A few months ago I ran across a web page that berated the whole framework of first-order predicate calculus. I kept the URL for it seemed to be on to something. Weeks later I visited the page again and it seemed so outrageous that I expunged my link. Still I wonder. This note is on the less controversial question of the role of the equality predicate— is it needed?

In my current frame of mind I feel the worst thing about first-order predicate calculus is its many names. Wilkipedia suggests several others and I suppose I will go with ‘predicate logic’ here for its brevity. There is a cluster of concepts here with little correlation between name and concept. Several of the concepts I am familiar with are equivalent as can be seen with fairly simple proofs. Second-order logic is a definite extension and the article relates how set theory, along with first-order logic, is considered by many to be an adequate alternative to Second-order logic.

When I learned Henkin’s completeness proof for predicate logic from Benson Mates (Berkeley 1954) he pointed out that axioms for the equality predicate could be added to those of predicate logic and the completeness proof extended so as to prove the existence of proofs for all generally true predicate logic statements with equality given the standard semantics for equality. The additional axioms were ⊢ x = x and ⊢ x=y → (φ → ψ) when x occurs freely in φ wherever y occurs freely in ψ. It seemed clear that this was the only predicate for which this was possible. I found this comforting and welcomed equality into my inner sanctum of fundamental concepts. Still there was a great deal of logic that seemed productive without equality.

Sometimes we need equivalence rather than equality but that may not address the fundamental problems with equality.

In quantum mechanics one learns not to ask of two electrons, which election is which— do not ask “Is this the electron that was over there one second ago?”. Find a way of talking and thinking so that that question can not be phrased. The multi particle interpretation of Schrödingers equation achieves this. John Baez writes in Categorifying Fundamental Physics about avoiding equality in mathematical physics by hewing to category theory.

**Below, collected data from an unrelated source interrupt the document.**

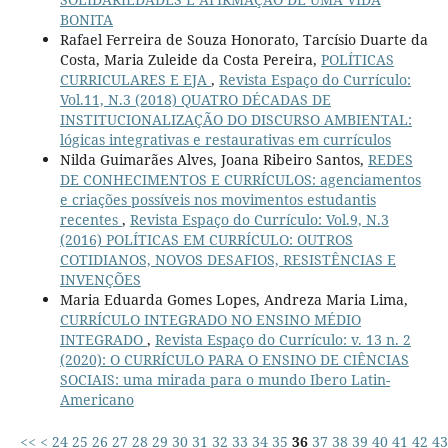
BONITA
Rafael Ferreira de Souza Honorato, Tarcísio Duarte da
Costa, Maria Zuleide da Costa Pereira,
POLÍTICAS
CURRICULARES E EJA
,
Revista Espaço do Currículo:
Vol.11, N.3 (2018) QUATRO DÉCADAS DE
INSTITUCIONALIZAÇÃO DO DISCURSO AMBIENTAL:
lógicas integrativas e restaurativas em currículos
Nilda Guimarães Alves, Joana Ribeiro Santos,
REDES
DE CONHECIMENTOS E CURRÍCULOS: agenciamentos
e criações possíveis nos movimentos estudantis
recentes
,
Revista Espaço do Currículo: Vol.9, N.3
(2016) POLÍTICAS EM CURRÍCULO: OUTROS
COTIDIANOS, NOVOS DESAFIOS, RESISTÊNCIAS E
INVENÇÕES
Maria Eduarda Gomes Lopes, Andreza Maria Lima,
CURRÍCULO INTEGRADO NO ENSINO MÉDIO
INTEGRADO
,
Revista Espaço do Currículo: v. 13 n. 2
(2020): O CURRÍCULO PARA O ENSINO DE CIÊNCIAS
SOCIAIS: uma mirada para o mundo Ibero Latin-
Americano
<<
<
24
25
26
27
28
29
30
31
32
33
34
35
36
37
38
39
40
41
42
43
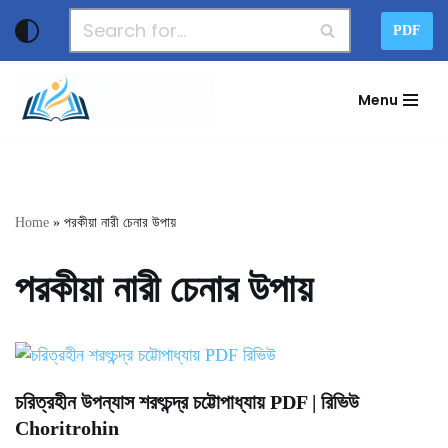
PDF
Skip
to
Menu
content
Home
»
পরকীয়া নারী চেনার উপায়
পরকীয়া নারী চেনার উপায়
চরিত্রহীন উপন্যাস শরৎচন্দ্র চট্টোপাধ্যায় PDF | রিভিউ
Choritrohin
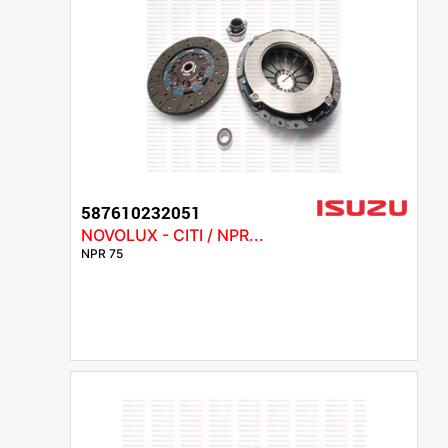
587610232051
NOVOLUX - CITI / NPR...
NPR 75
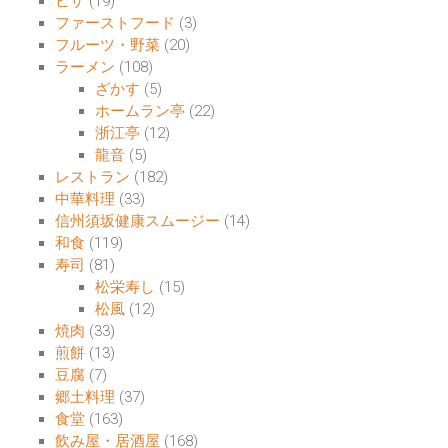
ピザ
(19)
ファーストフード
(3)
フルーツ・野菜
(20)
ラーメン
(108)
ざかす
(5)
ホームラン亭
(22)
浙江亭
(12)
龍音
(5)
レストラン
(182)
中華料理
(33)
信州須坂健康スムージー
(14)
和食
(119)
寿司
(81)
松栄寿し
(15)
松風
(12)
焼肉
(33)
煎餅
(13)
豆腐
(7)
郷土料理
(37)
食堂
(163)
飲み屋・居酒屋
(168)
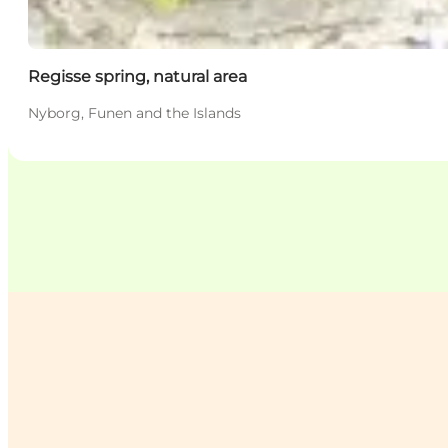
Regisse spring, natural area
Nyborg, Funen and the Islands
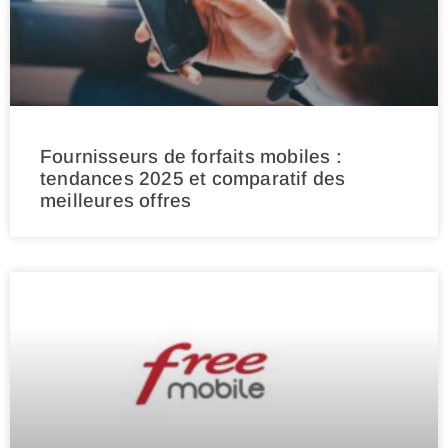
Fournisseurs de forfaits mobiles :
tendances 2025 et comparatif des
meilleures offres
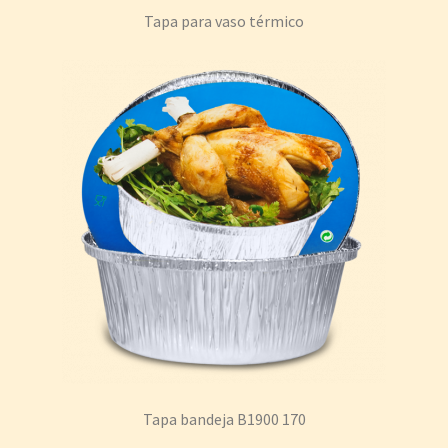
Tapa para vaso térmico
Tapa bandeja B1900 170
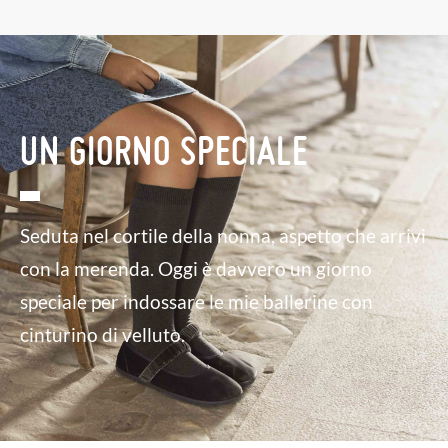
UN GIORNO SPECIALE
Seduta nel cortile della nonna, aspetto che arrivi
con la merenda. Oggi è davvero un giorno
speciale per indossare le mie ballerine con
cinturino di velluto.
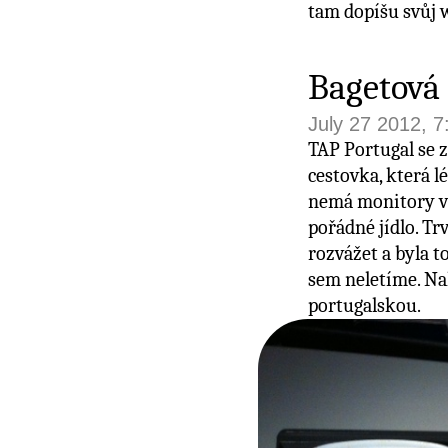
tam dopíšu svůj
Bagetová 
July 27 2012, 
TAP Portugal se z
cestovka, která l
nemá monitory v 
pořádné jídlo. Tr
rozvážet a byla to
sem neletíme. Na
portugalskou.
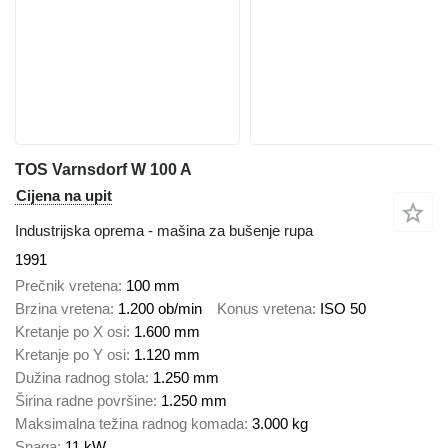
TOS Varnsdorf W 100 A
Cijena na upit
Industrijska oprema - mašina za bušenje rupa
1991
Prečnik vretena
100 mm
Brzina vretena
1.200 ob/min
Konus vretena
ISO 50
Kretanje po X osi
1.600 mm
Kretanje po Y osi
1.120 mm
Dužina radnog stola
1.250 mm
Širina radne površine
1.250 mm
Maksimalna težina radnog komada
3.000 kg
Snaga
11 kW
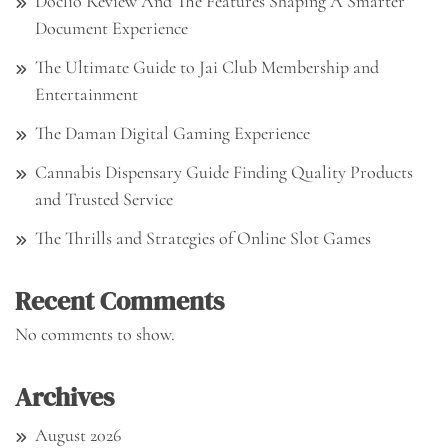
Doclio Review And The Features Shaping A Smarter
Document Experience
The Ultimate Guide to Jai Club Membership and
Entertainment
The Daman Digital Gaming Experience
Cannabis Dispensary Guide Finding Quality Products
and Trusted Service
The Thrills and Strategies of Online Slot Games
Recent Comments
No comments to show.
Archives
August 2026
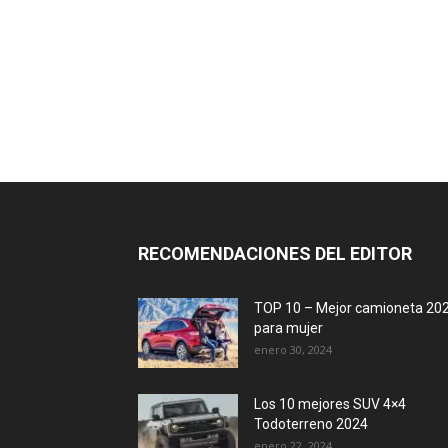
RECOMENDACIONES DEL EDITOR
TOP 10 – Mejor camioneta 20
para mujer
enero 30, 2024
Los 10 mejores SUV 4×4
Todoterreno 2024
enero 22, 2024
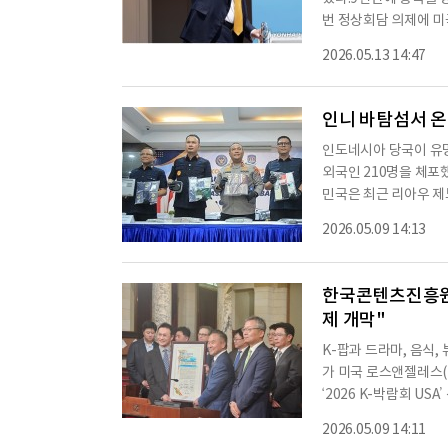
번 정상회담 의제에 미
령은 동행하는 기업 
2026.05.13 14:47
요구할 것"이라고 말했
더 높은 수준으로 끌어
저 요청할 사항은 바로
인니 바탐섬서 온
인도네시아 당국이 유명
외국인 210명을 체포
민국은 최근 리아우 제
사기 조직을 적발했다.체
2026.05.09 14:13
들은 관광비자나 방문비
있다.수사당국은 이들이
한 뒤 고수익 투자를 
한국콘텐츠진흥원 
제 개막"
K-팝과 드라마, 음식,
가 미국 로스앤젤레스(
‘2026 K-박람회 U
다.K-박람회는 K-콘
2026.05.09 14:11
2022년 베트남을 시작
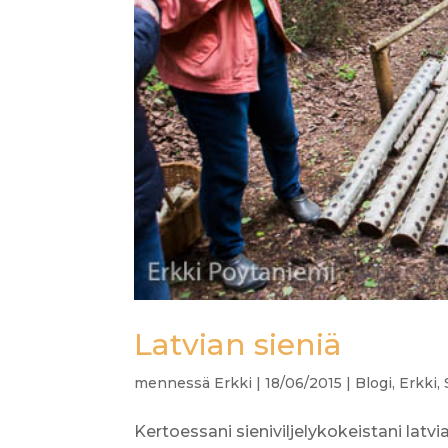
Latvian sieniä
mennessä
Erkki
|
18/06/2015
|
Blogi
,
Erkki
,
Kertoessani sieniviljelykokeistani latvi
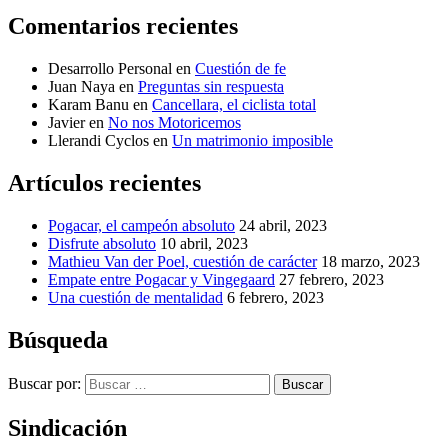
Comentarios recientes
Desarrollo Personal
en
Cuestión de fe
Juan Naya
en
Preguntas sin respuesta
Karam Banu
en
Cancellara, el ciclista total
Javier
en
No nos Motoricemos
Llerandi Cyclos
en
Un matrimonio imposible
Artículos recientes
Pogacar, el campeón absoluto
24 abril, 2023
Disfrute absoluto
10 abril, 2023
Mathieu Van der Poel, cuestión de carácter
18 marzo, 2023
Empate entre Pogacar y Vingegaard
27 febrero, 2023
Una cuestión de mentalidad
6 febrero, 2023
Búsqueda
Buscar por:
Buscar
Sindicación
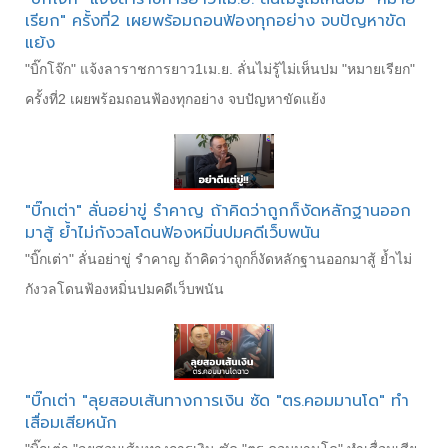
เรียก" ครั้งที่2 เผยพร้อมถอนฟ้องทุกอย่าง จบปัญหาขัด
แย้ง
"บิ๊กโจ๊ก" แจ้งลาราชการยาว1เม.ย. ลั่นไม่รู้ไม่เห็นปม "หมายเรียก"
ครั้งที่2 เผยพร้อมถอนฟ้องทุกอย่าง จบปัญหาขัดแย้ง
"บิ๊กเต่า" ลั่นอย่าขู่ รำคาญ ถ้าคิดว่าถูกก็งัดหลักฐานออก
มาสู้ ย้ำไม่กังวลโดนฟ้องหมิ่นปมคดีเว็บพนัน
"บิ๊กเต่า" ลั่นอย่าขู่ รำคาญ ถ้าคิดว่าถูกก็งัดหลักฐานออกมาสู้ ย้ำไม่
กังวลโดนฟ้องหมิ่นปมคดีเว็บพนัน
"บิ๊กเต่า "ลุยสอบเส้นทางการเงิน ซัด "ตร.คอมมานโด" ทำ
เสื่อมเสียหนัก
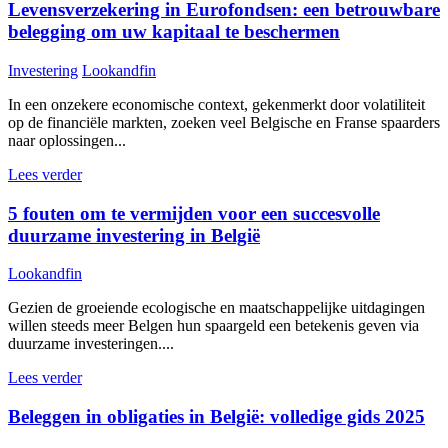
Levensverzekering in Eurofondsen: een betrouwbare
belegging om uw kapitaal te beschermen
Investering
Lookandfin
In een onzekere economische context, gekenmerkt door volatiliteit
op de financiële markten, zoeken veel Belgische en Franse spaarders
naar oplossingen...
Lees verder
5 fouten om te vermijden voor een succesvolle
duurzame investering in België
Lookandfin
Gezien de groeiende ecologische en maatschappelijke uitdagingen
willen steeds meer Belgen hun spaargeld een betekenis geven via
duurzame investeringen....
Lees verder
Beleggen in obligaties in België: volledige gids 2025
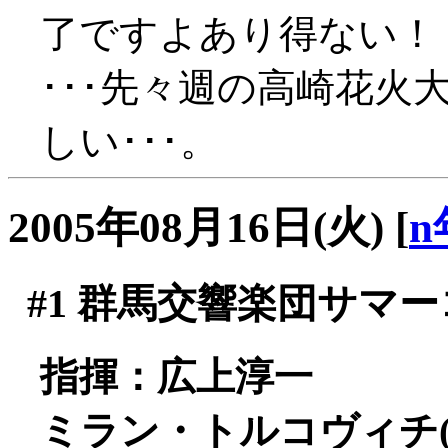
了ですよあり得ない！
･･･先々週の高崎花火
しい･･･。
2005年08月16日(火)
[
n
#1
群馬交響楽団サマーコ
指揮：広上淳一
ミラン・トルコヴィチ(f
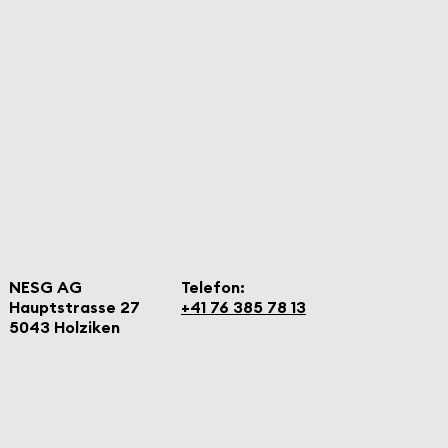
NESG AG
Telefon:
Hauptstrasse 27
+41 76 385 78 13
5043 Holziken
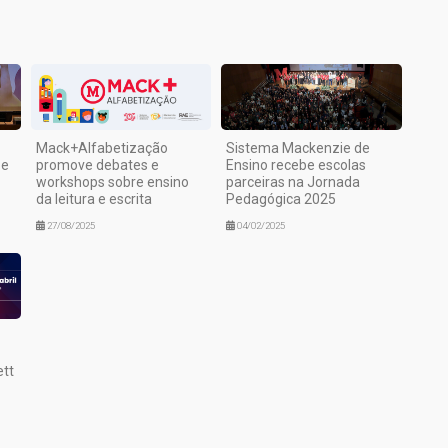
Mack+Alfabetização
Sistema Mackenzie de
 e
promove debates e
Ensino recebe escolas
workshops sobre ensino
parceiras na Jornada
da leitura e escrita
Pedagógica 2025
27/08/2025
04/02/2025
ett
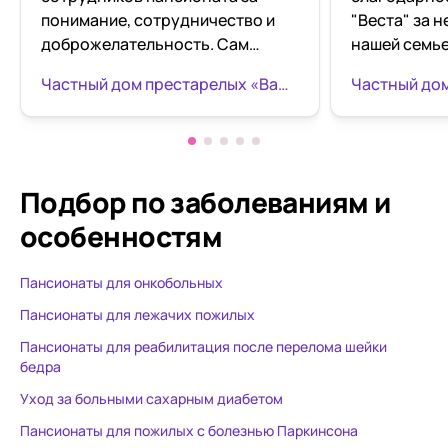
понимание, сотрудничество и
"Веста" за 
доброжелательность. Сам
нашей семье
пансионат чистый,новый
второй год 
Частный дом престарелых «Ваш Оберег» Пролетарский
ухоженный, комната
надежных ру
большая,светлая,есть всё
и под присм
необходимое! Мы заселились
Вашем колл
только вчера и пока что больше
удивительно
сказать не могу,но пока
отзывчивые
Подбор по заболеваниям
и
впечатления просто
женщины, к
особенностям
замечательные, ещё раз хочу
настоящему
поблагодарить сотрудников
судьбы люде
Пансионаты для онкобольных
особенно Марину ❤️❤️❤️❤️
процветания
от безвыход
Пансионаты для лежачих пожилых
Спасибо!
Пансионаты для реабилитация после перелома шейки
бедра
Уход за больными сахарным диабетом
Пансионаты для пожилых с болезнью Паркинсона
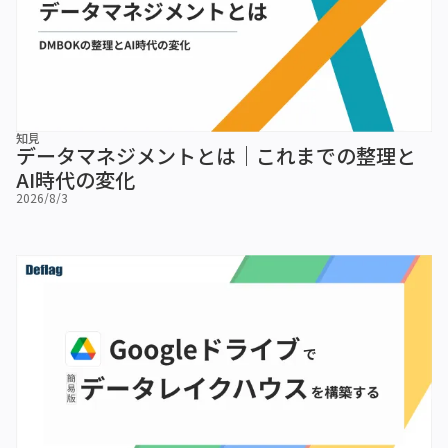
知見
データマネジメントとは｜これまでの整理と
AI時代の変化
2026/8/3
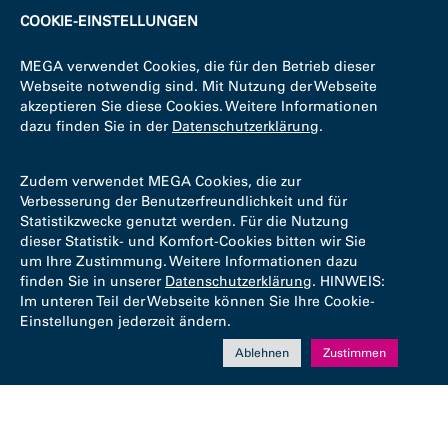
COOKIE-EINSTELLUNGEN
MEGA verwendet Cookies, die für den Betrieb dieser
Webseite notwendig sind. Mit Nutzung der Webseite
akzeptieren Sie diese Cookies. Weitere Informationen
dazu finden Sie in der
Datenschutzerklärung
.
Zudem verwendet MEGA Cookies, die zur
Verbesserung der Benutzerfreundlichkeit und für
Statistikzwecke genutzt werden. Für die Nutzung
dieser Statistik- und Komfort-Cookies bitten wir Sie
um Ihre Zustimmung. Weitere Informationen dazu
finden Sie in unserer
Datenschutzerklärung
. HINWEIS:
Im unteren Teil der Webseite können Sie Ihre Cookie-
Einstellungen jederzeit ändern.
Ablehnen
Zustimmen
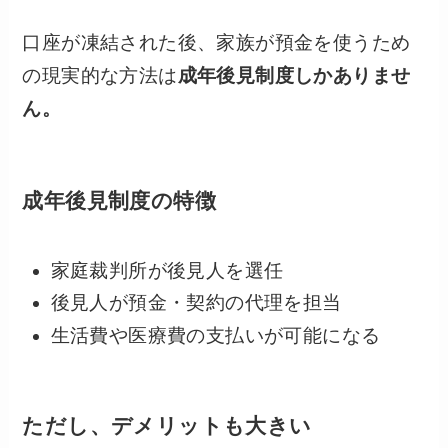
口座が凍結された後、家族が預金を使うため
の現実的な方法は
成年後見制度しかありませ
ん。
成年後見制度の特徴
家庭裁判所が後見人を選任
後見人が預金・契約の代理を担当
生活費や医療費の支払いが可能になる
ただし、デメリットも大きい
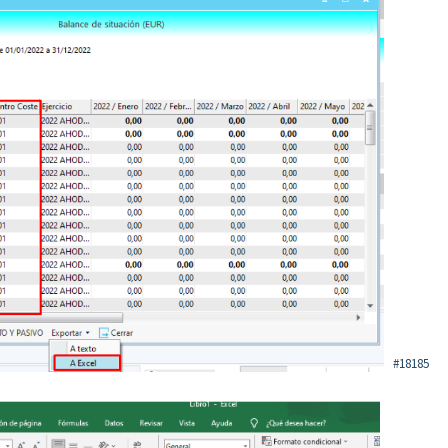
#18185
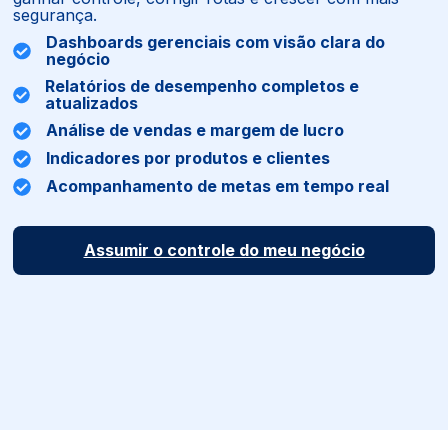
segurança.
Dashboards gerenciais com visão clara do
negócio
Relatórios de desempenho completos e
atualizados
Análise de vendas e margem de lucro
Indicadores por produtos e clientes
Acompanhamento de metas em tempo real
Assumir o controle do meu negócio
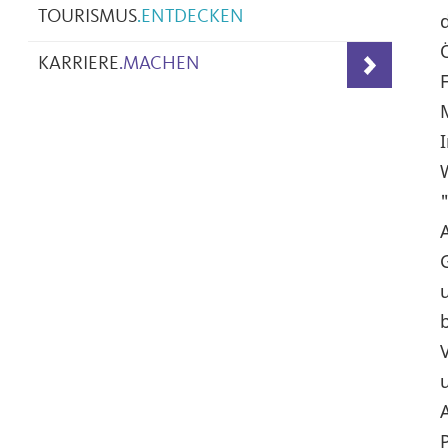
TOURISMUS
.
ENTDECKEN
KARRIERE
.
MACHEN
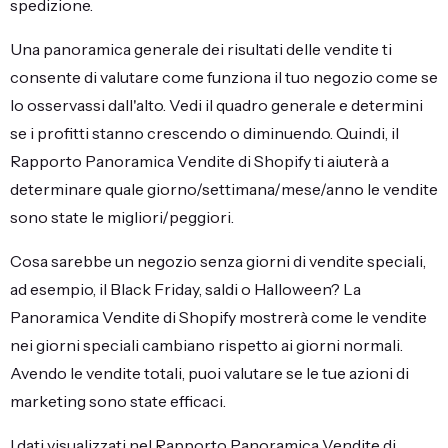
spedizione.
Una panoramica generale dei risultati delle vendite ti
consente di valutare come funziona il tuo negozio come se
lo osservassi dall'alto. Vedi il quadro generale e determini
se i profitti stanno crescendo o diminuendo. Quindi, il
Rapporto Panoramica Vendite di Shopify ti aiuterà a
determinare quale giorno/settimana/mese/anno le vendite
sono state le migliori/peggiori.
Cosa sarebbe un negozio senza giorni di vendite speciali,
ad esempio, il Black Friday, saldi o Halloween? La
Panoramica Vendite di Shopify mostrerà come le vendite
nei giorni speciali cambiano rispetto ai giorni normali.
Avendo le vendite totali, puoi valutare se le tue azioni di
marketing sono state efficaci.
I dati visualizzati nel Rapporto Panoramica Vendite di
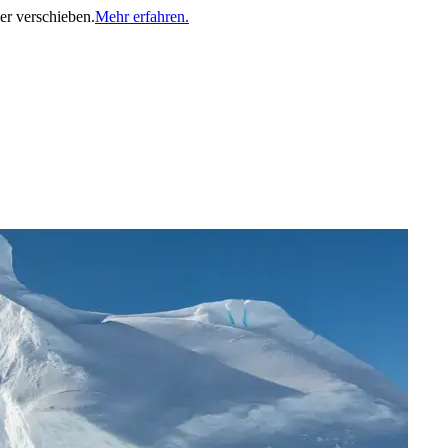
er verschieben.
Mehr erfahren.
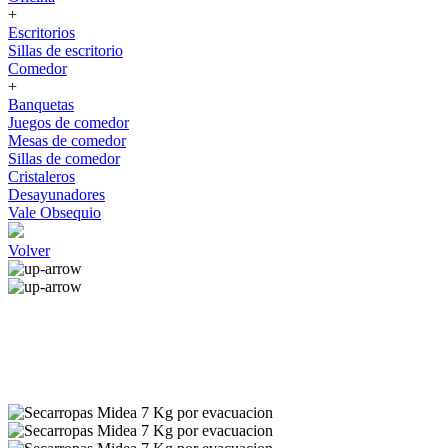
+
Escritorios
Sillas de escritorio
Comedor
+
Banquetas
Juegos de comedor
Mesas de comedor
Sillas de comedor
Cristaleros
Desayunadores
Vale Obsequio
Volver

Evils of =

Yet philosophers remark on the realization that ‘the morning star’ is the same as ‘the evening star’. Benefits accrue from that realization. We want those benefits; can they be had without equality? Projective geometry seems to demand inequality in a general way; see “equality” in this note.

There is some anxiety over equality in programing languages. Perhaps of special note is the question of how to aggregate the rumors of integrity of some purported agent that you must decide whether to trust. Is the Joe known by Jim the same as the Joe known by Jane, and how do I get in touch with Joe? I have seen specific instances of solving such problems without equality but I have not understood a general pattern. I have seen no vague patterns for how to transform away uses of equality.